By now your winter squash and pumpkins are probably in full growth, producing flowers and fruit. However, other creatures are also impressed with your squash’s growth. Squash bugs are one of the toughest home garden pests to control safely. These brown- or gray-colored insects seem to move in hoards and can quickly decimate a patch of cucurbits.

First, it’s important to know thy enemy. Squash bugs overwinter in your garden in plant debris, on logs, and under rocks. Once the warm spring weather hits, the adults emerge to feed and mate. The females then lay copper-colored eggs on the undersides of leaves. Often these eggs are laid in clusters in between leaf veins. In a week or so, the young green nymphs hatch and start feeding on the leaves. They look like miniature versions of the adults, only in a different color. The nymphs and adults suck plant juices from the leaves and stems, causing the plant to collapse. When these insects gather in large numbers, they also attack the fruits, especially pumpkins, causing rotten areas where they have fed. A second generation of nymphs and adults can occur in warm-summer areas. This allows more nymphs to evolve into adults to overwinter, creating more squash bugs the next year.

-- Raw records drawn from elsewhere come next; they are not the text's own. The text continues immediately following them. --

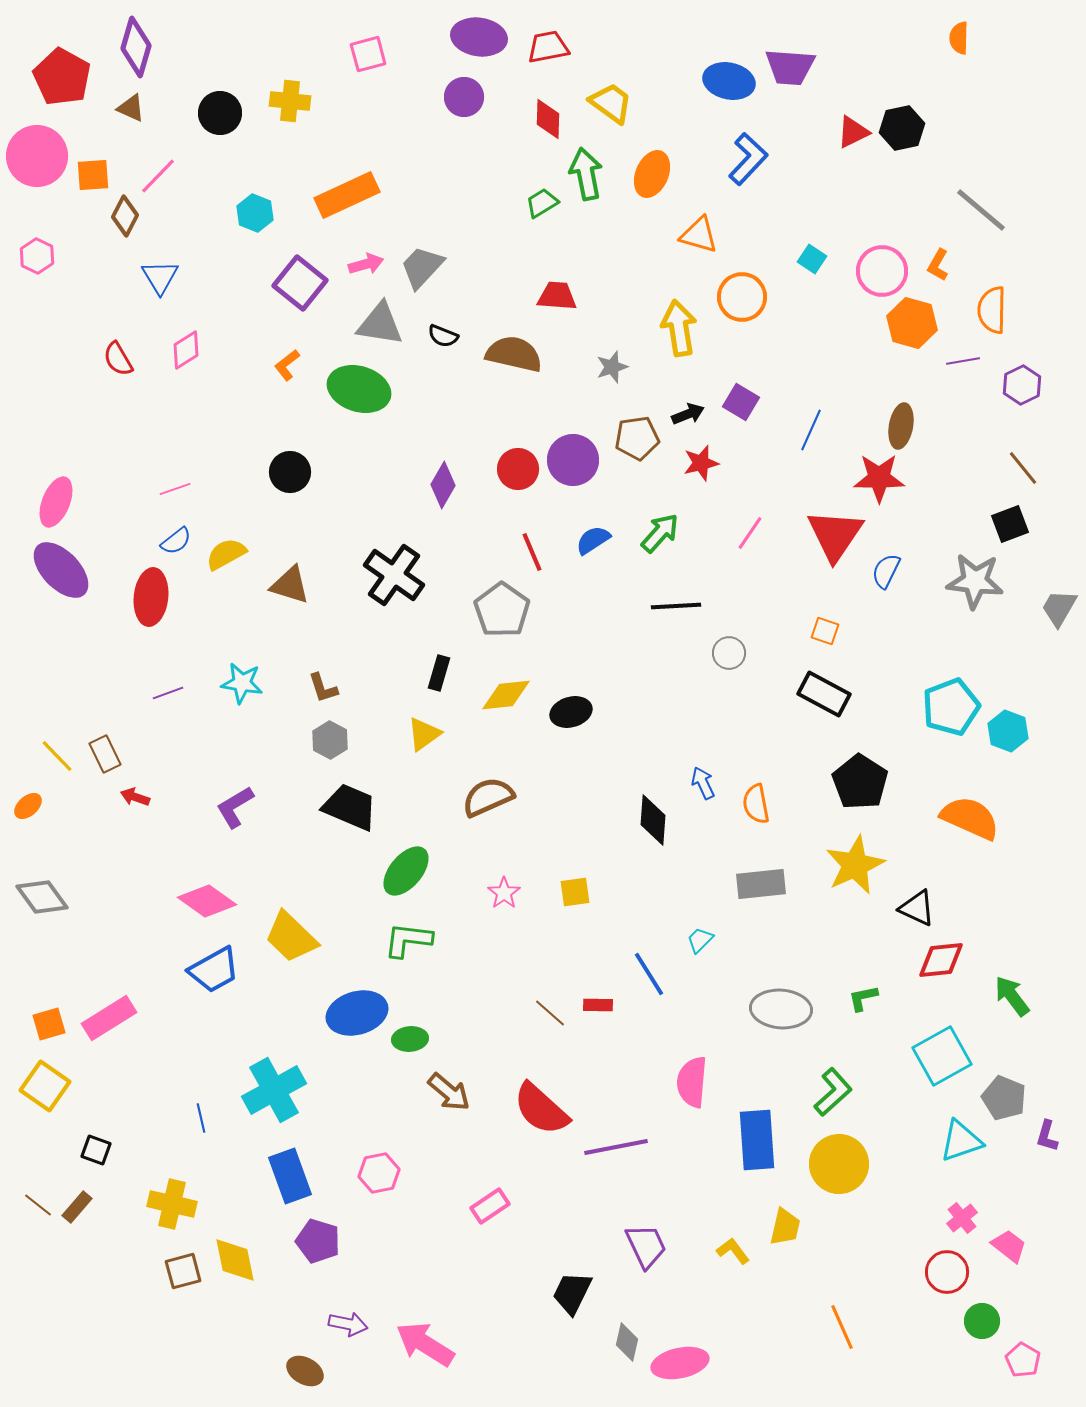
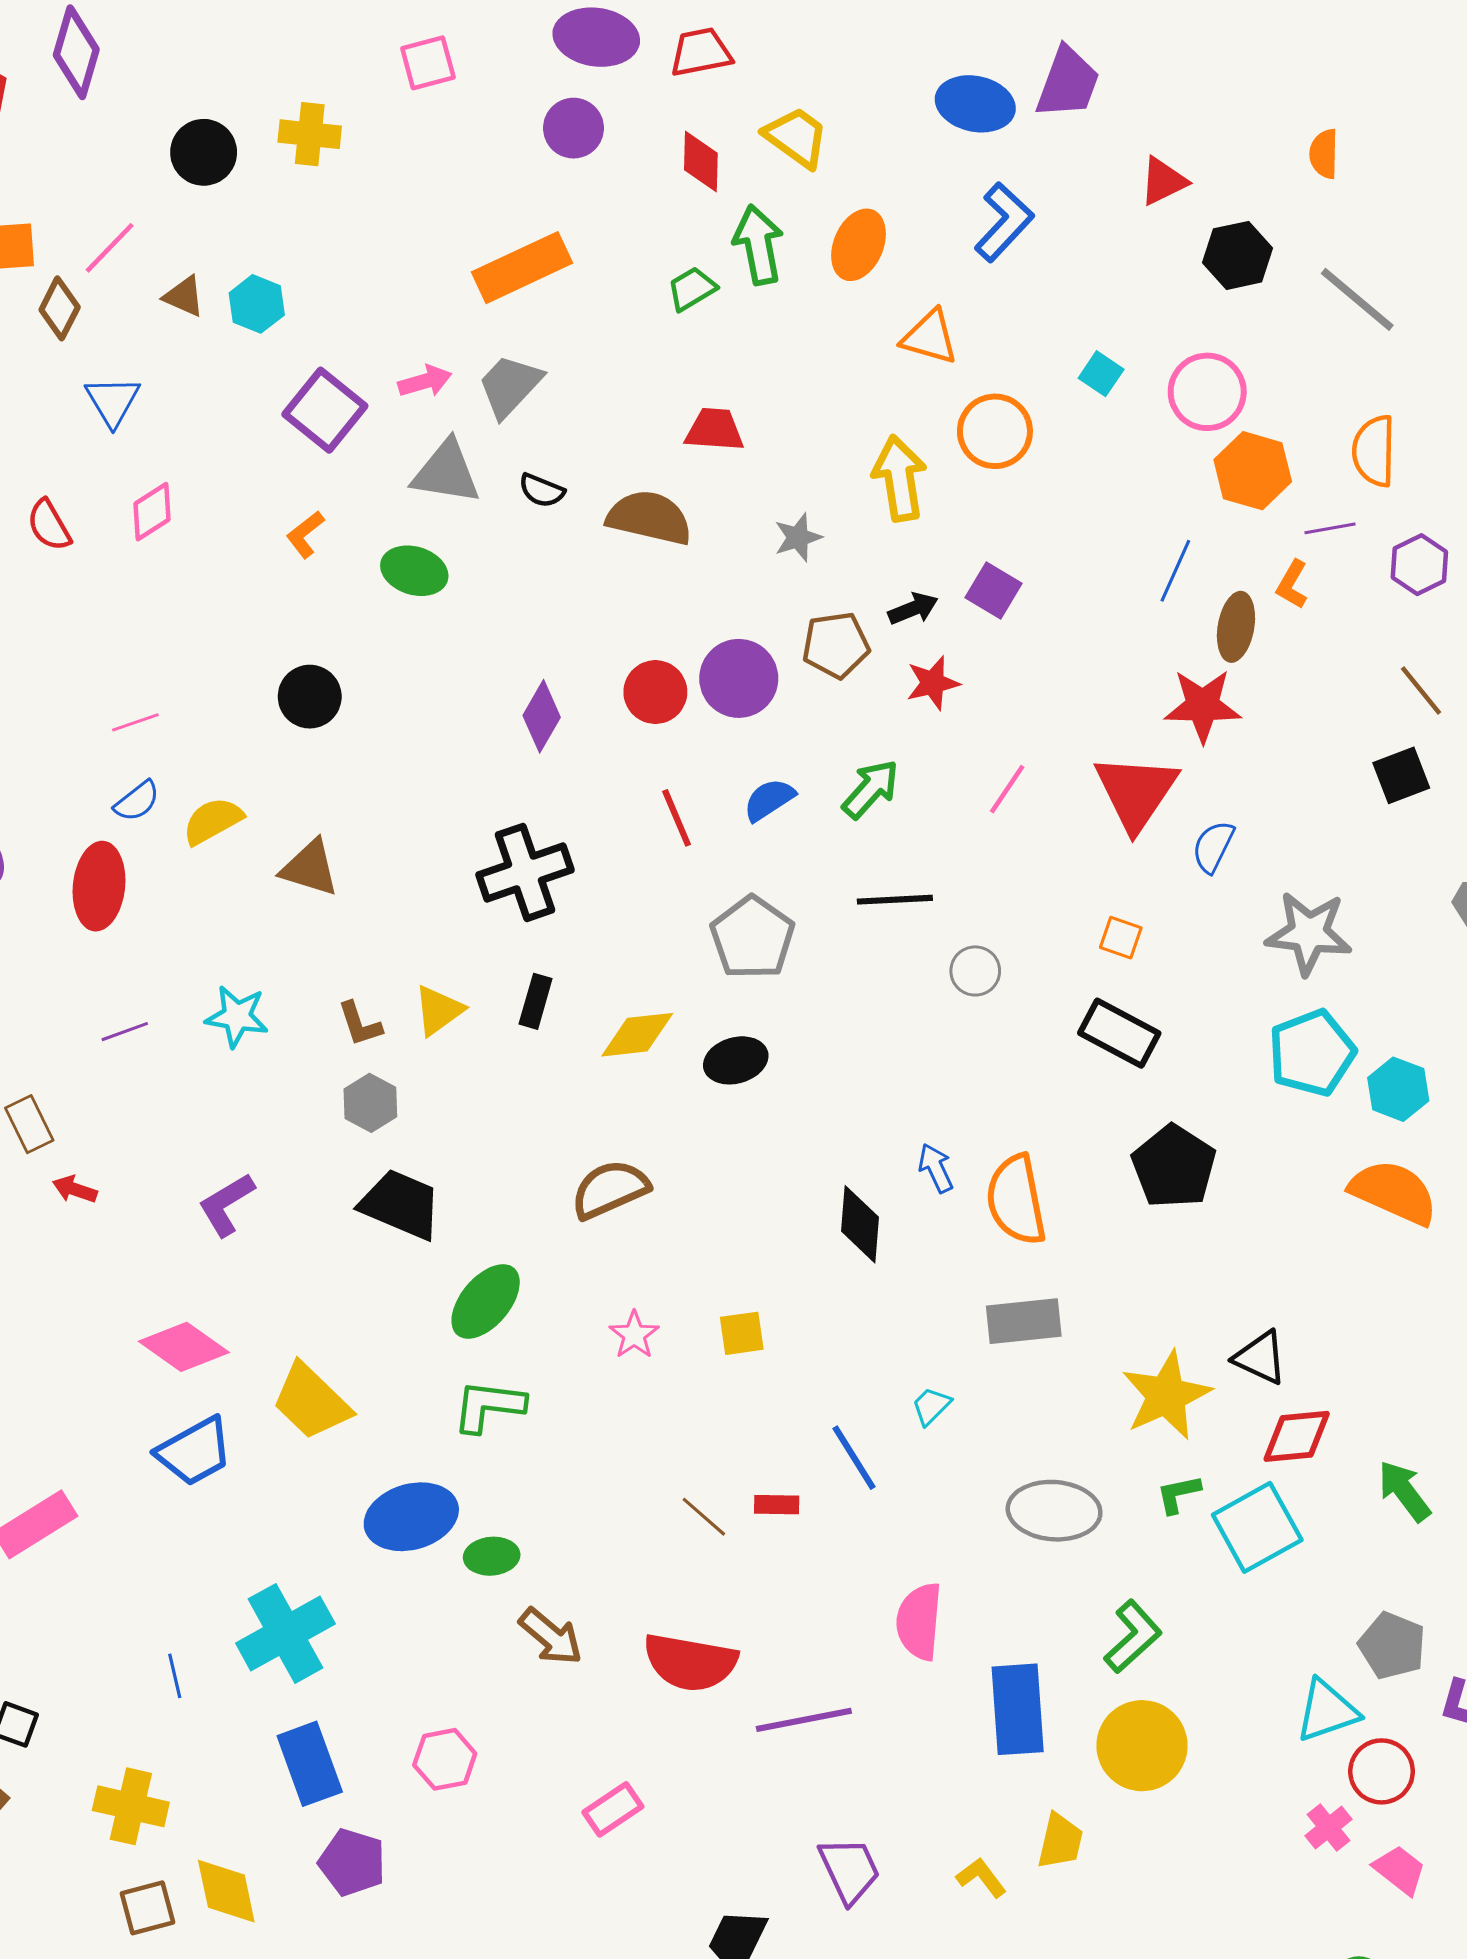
orange semicircle: (959, 38) -> (1324, 154), moved
purple trapezoid: (790, 67) -> (1068, 83), turned -74
brown triangle: (131, 108) -> (184, 296), moved
black hexagon: (902, 128) -> (1238, 255), moved
orange rectangle: (347, 195) -> (522, 268), moved
orange L-shape: (938, 265) -> (1292, 584), moved
green ellipse: (359, 389) -> (414, 571), size x0.7
blue line: (811, 430) -> (1175, 571), moved
black cross: (394, 575) -> (525, 872), moved, turned 36
gray star: (975, 581) -> (1309, 933), moved
gray pentagon: (502, 610) -> (752, 938), moved
yellow triangle: (424, 734) -> (439, 1010), moved
orange semicircle: (756, 804) -> (1016, 1200), size x1.5
orange semicircle: (970, 818) -> (1394, 1192), moved
yellow star: (855, 865) -> (1166, 1395), moved
cyan square: (942, 1056) -> (1257, 1527), moved
red semicircle: (541, 1109) -> (690, 1662), turned -32
red circle: (947, 1272) -> (1382, 1771), moved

To control squash bugs, remove mulch from around the plant, where they can hide. You can also use their propensity to hide in dark places to catch them. Place boards around the base of squash plants, and “harvest” and kill the squash bugs you find under the boards in the morning. Check regularly for the copper-colored eggs on the leaf undersides, and squish them without harming the leaf. In small plantings, handpick the adults and nymphs, and drop them into a pale of soapy water. Using spinosad and pyrethrum sprays when the nymphs are young helps reduce the population. Sprinkling diatomaceous earth around the base of plants also wards the insects off.